We have a family member who met his wife in law school.  They graduated with over $200k in combined student debt.  What a burden.  They will dig themselves out of that giant hole because they found decent starting salaries, but this will have a significant impact on their future new worth due to time value of money.

We both were lucky to find decent paying jobs upon graduation at large corporations and eliminated this debt in a couple years.

How we did it

  • We attended a great public university in the state of Pennsylvania.
  • Mrs. TPM has a father who worked in a University and received subsidies for her education. Her debt was squashed the first year of employment.
  • I worked part time at the IT help desk at the University and in the summer worked as  a traveling systems administrator to pay for living expenses.
  • My parents covered a portion of tuition, but I was responsible for a significant portion.  I graduated with about $16k in debt and paid it off in two years.

#2 Purchase a Car Very Infrequently

I’d love to tell you that we don’t own a car and bike everywhere, but alas we don’t live in Longmont.  Atlanta suburbs are some of the least bike friendly areas I have seen.  Its a daily occurrence in the local patch of some brave lad getting run down by an irate commuter.  For this reason an automobile is a necessity for us.

We keep our transportation cost low and it is only 1.63% of our budget.  Based on my research in that post where I compare our single income budget to actual mean spend of high income US residents, the mean transportation expense for high income people is 9.43% of income.  For lower earners, the transportation expense is even higher.  This makes it the second highest expense just following housing.  The frequency of buying becomes paramount especially If you are swapping out your ride every three to five years.

We finally upgraded our cars after ten years for the safety of our newly born children.  When my first child was born, I envisioned my wife with the kids stranded on the side of one of the highest trafficked highways in Atlanta that she commutes on everyday.  With a pregnant wife by my side, we were an easy mark in the dealership, but still negotiated a fantastic deal.

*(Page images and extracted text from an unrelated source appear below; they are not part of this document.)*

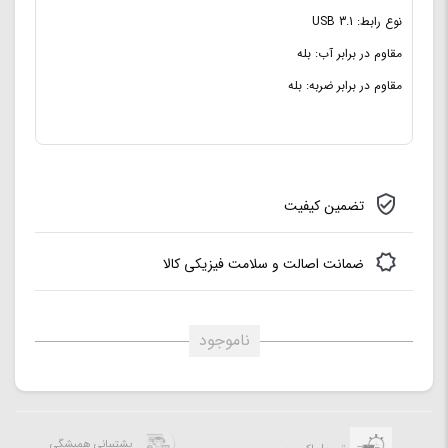
نوع رابط: USB 3.1
مقاوم در برابر آب: بله
مقاوم در برابر ضربه: بله
تضمین کیفیت
ضمانت اصالت و سلامت فیزیکی کالا
ناموجود
پشتیبانی همیشگی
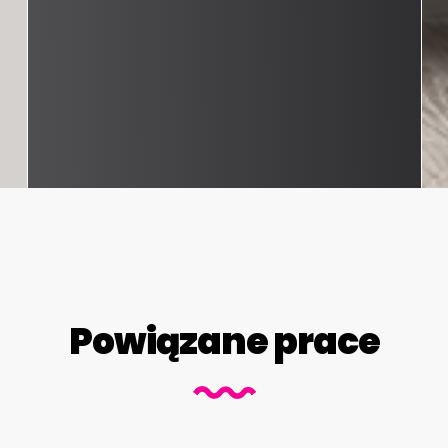
Powiązane prace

There have been many debates with financial bloggers over taking a loan versus paying cash.  We always pay cash.  When we write a check it forces us to consider what is really important to us.  When we have to pay a couple extra thousand dollars for an upgraded featured versus an extra $15 per month, it makes us really think about whether we need adaptive cruise or parking assist.

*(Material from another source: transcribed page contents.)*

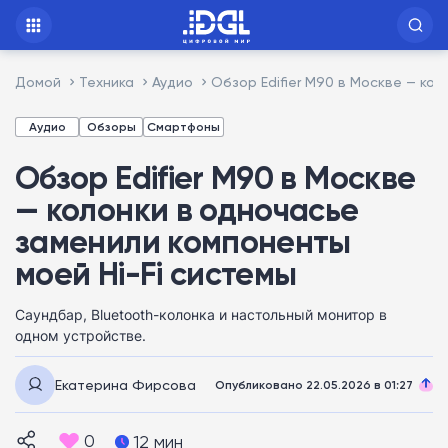
Домой
Техника
Аудио
Обзор Edifier M90 в Москве — ко
Аудио
Обзоры
Смартфоны
Обзор Edifier M90 в Москве
— колонки в одночасье
заменили компоненты
моей Hi-Fi системы
Саундбар, Bluetooth-колонка и настольный монитор в
одном устройстве.
Екатерина Фирсова
Опубликовано 22.05.2026 в 01:27
0
12 мин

The cars we purchase, like our Toyota 4 Runner, are extemely dependable and have a great a residual value.  Based on Kelly Blue Book, the trade in value of our 4 Runner has lost about 32.5% over 4 years from its original purchase price since 2013.

How we do it

  • Buy dependability and quality.
  • Purchase automobiles with outstanding residual values.
  • Keep vehicles for over 10 years.
  • Drive as little as possible.
  • Alway pay cash.

#3 Buy Less House than you can “Afford”

The standard guidance for loan approval is limiting the payment to no more than 30% to 35% of your pretax monthly income.  This amount of mortgage is far from conservative and would make us downright uncomfortable.  This leaves little contingency for when life happens, a layoff or a medical issue.  Even though we think of our home as a quasi investment, it is still a major expense with little in the form of expected appreciation higher than inflation.

Our total housing expense, including insurance, tv/phone/internet, utilities, lawn service and house cleaning total only 16.73% of our take home pay on a single income.  The take home pay is after automatic deductions like maxing out our 401ks, medical insurance, HSA contributions and a few other investments.

How we did it

  • Buy a house with at least 20% down to avoid PMI.
  • Do not buy a house worth more than 1.5x annual income (Our house is now valued at less than 1x our annual income on a single income.)
  • Stay put for as long as possible, preferably forever.
  • Find the best school districts you can afford.  New families flock to great schools driving up the capital appreciation.

How are you frugal with the large purchases?  What rules of thumb do you follow with your largest purchases?